Thank you for the warning, DanaKay. It would be easy to open email addressed that way.


----------



## SweetLorraine

Here is the reason that I wasn't able to start my Ashton until this week:


----------



## Squirrely Shirley

SweetLorraine, that is an absolutely lovely sweater. Your friend will be nice and warm. I love overall lace pattern sweaters. I haven't made one yet, but I have several patterns that I am checking out. Your knitting is superb!
Shirley


----------



## momanna

What a lovely gift for a friend. Wish I had someone gift me something so nice.


----------



## beadness

SweetLorraine, beautiful knitting! You do lace well.


----------



## SunsetKnitting

SweetLorraine, your work is gorgeous. Perfect match of the color and pattern. If you are able to pull this, I already predict that your Ashton will be beautiful!!! Happy Knitting and all the best.


----------



## stevieland

Lorraine, my jaw is on the ground right now. You are the woman!!!! Wow. Fantabulous!

The buttons!!!! 

!!!!!!!

That is stunning. I was just looking at that stitch pattern (or at least a similar one) in the 2nd Walker book about an hour ago and thinking how much I loved it. I used it for a scarf I never finished. That takes a lot of concentration, I know that much.
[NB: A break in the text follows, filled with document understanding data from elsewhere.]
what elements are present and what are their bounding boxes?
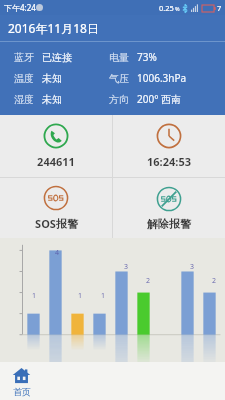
staticText: % bbox=[175, 5, 180, 12]
other: Call bbox=[43, 123, 69, 149]
staticText: 1006.3hPa bbox=[137, 71, 187, 85]
staticText: 0.25 bbox=[159, 3, 174, 13]
other: Home bbox=[12, 366, 31, 385]
button[interactable]: SOS alarm bbox=[0, 178, 112, 238]
staticText: 解除报警 bbox=[147, 217, 191, 231]
staticText: 16:24:53 bbox=[147, 154, 191, 169]
button[interactable]: Time bbox=[113, 115, 225, 177]
staticText: 温度 bbox=[14, 72, 34, 85]
button[interactable]: Cancel alarm bbox=[113, 178, 225, 238]
staticText: 3 bbox=[124, 262, 129, 272]
staticText: 下午4:24 bbox=[4, 2, 36, 13]
staticText: 已连接 bbox=[42, 51, 72, 64]
staticText: 1 bbox=[101, 291, 106, 301]
staticText: 方向 bbox=[109, 93, 129, 106]
staticText: 未知 bbox=[42, 72, 62, 85]
staticText: 2016年11月18日 bbox=[8, 20, 99, 36]
staticText: 73% bbox=[137, 50, 157, 64]
other: Cancel alarm bbox=[156, 186, 182, 212]
staticText: 4 bbox=[55, 248, 60, 258]
staticText: 气压 bbox=[109, 72, 129, 85]
staticText: 1 bbox=[32, 291, 37, 301]
staticText: 首页 bbox=[13, 386, 31, 397]
staticText: SOS报警 bbox=[35, 216, 78, 231]
button[interactable]: Home bbox=[12, 366, 31, 397]
other: SOS alarm bbox=[43, 185, 69, 211]
staticText: 2 bbox=[146, 276, 151, 286]
staticText: 电量 bbox=[109, 51, 129, 64]
staticText: 1 bbox=[78, 291, 83, 301]
staticText: 未知 bbox=[42, 93, 62, 106]
staticText: 2 bbox=[212, 276, 217, 286]
staticText: 蓝牙 bbox=[14, 51, 34, 64]
staticText: 湿度 bbox=[14, 93, 34, 106]
other: Time bbox=[156, 123, 182, 149]
staticText: 7 bbox=[217, 3, 222, 13]
staticText: 244611 bbox=[37, 154, 75, 169]
button[interactable]: Call bbox=[0, 115, 112, 177]
staticText: 3 bbox=[190, 262, 195, 272]
staticText: 200° 西南 bbox=[137, 92, 182, 106]
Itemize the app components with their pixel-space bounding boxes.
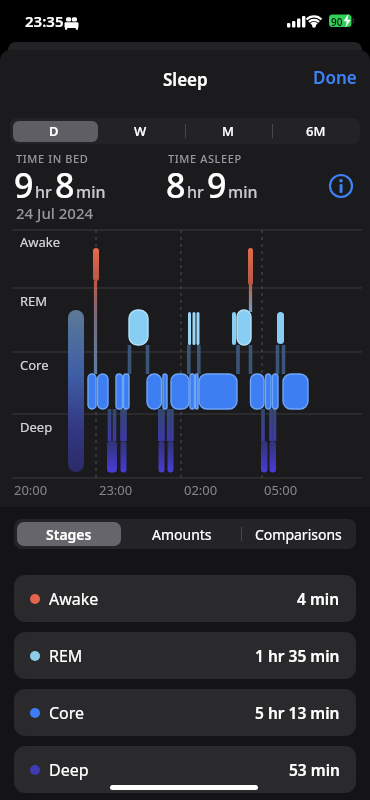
- staticText: hr: [187, 181, 204, 203]
- staticText: 6M: [306, 122, 326, 140]
- button[interactable]: Awake: [14, 575, 356, 622]
- staticText: 05:00: [264, 481, 298, 499]
- button[interactable]: 6M: [272, 118, 360, 144]
- staticText: 23:00: [99, 481, 133, 499]
- staticText: Comparisons: [255, 525, 342, 544]
- staticText: 5 hr 13 min: [255, 702, 340, 723]
- staticText: min: [76, 181, 106, 203]
- staticText: 1 hr 35 min: [255, 645, 340, 666]
- button[interactable]: REM: [14, 632, 356, 679]
- button[interactable]: D: [10, 118, 97, 144]
- staticText: 24 Jul 2024: [16, 203, 94, 223]
- button[interactable]: Stages: [14, 519, 124, 549]
- staticText: 23:35: [25, 11, 64, 31]
- staticText: Stages: [46, 525, 92, 544]
- button[interactable]: Done: [310, 62, 360, 92]
- staticText: 20:00: [14, 481, 48, 499]
- staticText: Awake: [20, 233, 61, 251]
- staticText: 9: [14, 162, 34, 208]
- staticText: D: [49, 122, 59, 140]
- staticText: 02:00: [184, 481, 218, 499]
- button[interactable]: [326, 171, 356, 201]
- staticText: M: [222, 122, 234, 140]
- staticText: 53 min: [289, 759, 340, 780]
- staticText: REM: [20, 292, 48, 310]
- staticText: W: [134, 122, 147, 140]
- staticText: 4 min: [297, 588, 340, 609]
- button[interactable]: Amounts: [124, 519, 240, 549]
- staticText: hr: [35, 181, 52, 203]
- staticText: REM: [49, 645, 83, 667]
- staticText: TIME ASLEEP: [168, 151, 242, 166]
- button[interactable]: M: [184, 118, 272, 144]
- staticText: Awake: [49, 588, 99, 610]
- staticText: Done: [313, 66, 357, 89]
- button[interactable]: Comparisons: [240, 519, 356, 549]
- staticText: Amounts: [152, 525, 212, 544]
- staticText: Deep: [20, 418, 53, 436]
- staticText: Sleep: [163, 68, 208, 91]
- staticText: TIME IN BED: [16, 151, 89, 166]
- staticText: Core: [20, 356, 49, 374]
- staticText: min: [228, 181, 258, 203]
- staticText: Deep: [49, 759, 89, 781]
- button[interactable]: Core: [14, 689, 356, 736]
- button[interactable]: W: [97, 118, 184, 144]
- staticText: Core: [49, 702, 85, 724]
- button[interactable]: Deep: [14, 746, 356, 793]
- staticText: 9: [207, 162, 227, 208]
- staticText: 90: [331, 15, 343, 29]
- staticText: 8: [55, 162, 75, 208]
- staticText: 8: [166, 162, 186, 208]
Please post that in the Pictures section for all to drool over.


----------



## AJP

That is an amazing sweater!!!! I Love the stitch you used! Where can we find it? WOW!!! Thanks for sharing it here. I know you will love making the Ashton. It is really a lot of fun. It will be easy after what you've just been doing here.Congratulations on a beautiful job.


SweetLorraine said:


> Here is the reason that I wasn't able to start my Ashton until this week:


----------



## DanaKay

SweetLorraine,
That's some sweater! Very nice piece of work. Your friend will love it. Beautiful knitting.
Did you design it yourself or did you have a pattern to follow?


----------



## AJP

Dee, I am getting close to completing my Ashton and I just want to say Thank You for all your years of preparation, that led to your ability to design such beautiful shawls. Thank you for your beautiful spirit, which has manifest itself time and again as you have offered this pattern free and the service in teaching and encouraging all of us along the way. I have knit lace before, but shawl charts have been a mystery to me. I have several I have dreamed of figuring out and I plan on doing one of them next, but I am ever so grateful for all I have learned on the KAL. It has blessed myself and all of my family in ways I cannot elaborate here. 
I'm sending you a great big HUG of gratitudeOOOOOOOOOOO!!!!!
May God bless you always. The blessing you have started will ripple on forever. Thank you!!!!
Sincerely,
Arleen


----------



## DanaKay

Amen!


----------



## Carol (UK)

Amen to that too!


----------



## Deb-Babbles

I did it. I started my shawl. I started on 2/1/12 and I have now finished chart 2 for #2 time. Dee was right, trust the graph.


----------



## Lyndee

Thats lovely Deb-Babbles!! I love the deep color!


----------



## Deb-Babbles

Lyndee said:


> Thats lovely Deb-Babbles!! I love the deep color!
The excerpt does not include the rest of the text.